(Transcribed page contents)
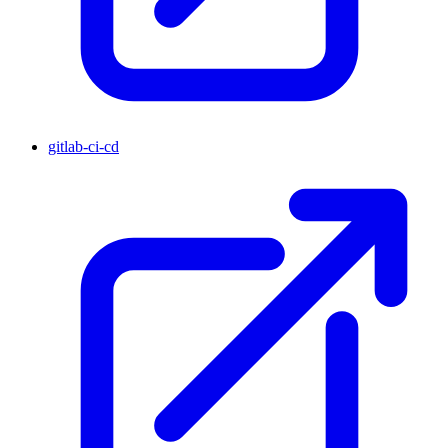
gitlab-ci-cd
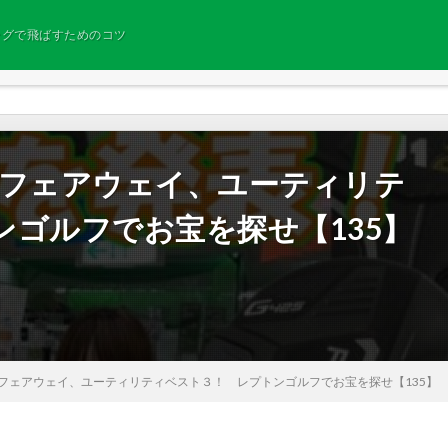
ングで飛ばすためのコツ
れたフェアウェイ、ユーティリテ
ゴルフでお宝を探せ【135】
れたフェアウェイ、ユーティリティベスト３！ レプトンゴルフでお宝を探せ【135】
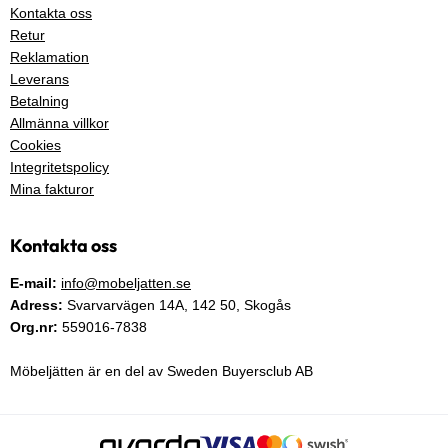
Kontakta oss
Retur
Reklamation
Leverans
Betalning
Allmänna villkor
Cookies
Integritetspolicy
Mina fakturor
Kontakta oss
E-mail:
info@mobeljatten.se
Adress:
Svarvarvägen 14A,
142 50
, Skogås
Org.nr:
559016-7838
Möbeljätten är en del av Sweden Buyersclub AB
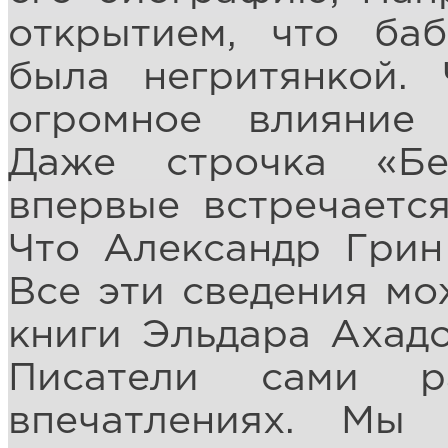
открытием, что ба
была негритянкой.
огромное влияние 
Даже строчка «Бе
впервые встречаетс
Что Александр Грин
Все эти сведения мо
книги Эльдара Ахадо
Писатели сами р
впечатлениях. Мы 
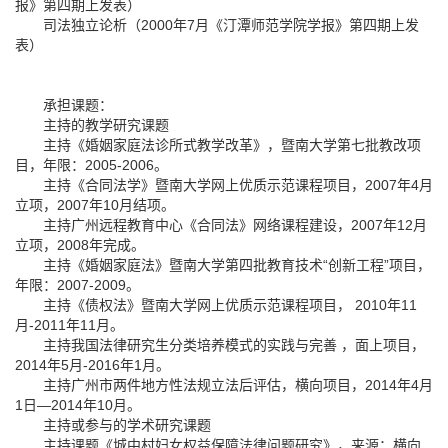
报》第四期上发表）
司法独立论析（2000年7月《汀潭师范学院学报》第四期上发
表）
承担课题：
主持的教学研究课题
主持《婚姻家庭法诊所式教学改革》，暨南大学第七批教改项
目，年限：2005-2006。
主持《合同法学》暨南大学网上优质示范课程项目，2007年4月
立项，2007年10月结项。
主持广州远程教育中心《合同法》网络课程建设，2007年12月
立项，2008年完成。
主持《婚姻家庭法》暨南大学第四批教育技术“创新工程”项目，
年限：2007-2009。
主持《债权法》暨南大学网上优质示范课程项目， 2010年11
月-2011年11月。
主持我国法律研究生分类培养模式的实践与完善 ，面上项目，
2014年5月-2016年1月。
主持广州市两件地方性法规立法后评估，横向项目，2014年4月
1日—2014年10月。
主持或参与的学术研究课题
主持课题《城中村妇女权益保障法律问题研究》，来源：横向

■ **Brief**:
The records above should be output exactly, but without any of their pictures.

■ **Response for this exercise**:
gitlab-ci-cd
ングで飛ばすためのコツ
れたフェアウェイ、ユーティリテ
ゴルフでお宝を探せ【135】
れたフェアウェイ、ユーティリティベスト３！ レプトンゴルフでお宝を探せ【135】
Kontakta oss
Retur
Reklamation
Leverans
Betalning
Allmänna villkor
Cookies
Integritetspolicy
Mina fakturor
Kontakta oss
E-mail:
info@mobeljatten.se
Adress:
Svarvarvägen 14A,
142 50
, Skogås
Org.nr:
559016-7838
Möbeljätten är en del av Sweden Buyersclub AB
открытием, что ба
была негритянкой.
огромное влияние 
Даже строчка «Бе
впервые встречаетс
Что Александр Грин
Все эти сведения мо
книги Эльдара Ахадо
Писатели сами р
впечатлениях. Мы 
报》第四期上发表）
司法独立论析（2000年7月《汀潭师范学院学报》第四期上发
表）
承担课题：
主持的教学研究课题
主持《婚姻家庭法诊所式教学改革》，暨南大学第七批教改项
目，年限：2005-2006。
主持《合同法学》暨南大学网上优质示范课程项目，2007年4月
立项，2007年10月结项。
主持广州远程教育中心《合同法》网络课程建设，2007年12月
立项，2008年完成。
主持《婚姻家庭法》暨南大学第四批教育技术“创新工程”项目，
年限：2007-2009。
主持《债权法》暨南大学网上优质示范课程项目， 2010年11
月-2011年11月。
主持我国法律研究生分类培养模式的实践与完善 ，面上项目，
2014年5月-2016年1月。
主持广州市两件地方性法规立法后评估，横向项目，2014年4月
1日—2014年10月。
主持或参与的学术研究课题
主持课题《城中村妇女权益保障法律问题研究》，来源：横向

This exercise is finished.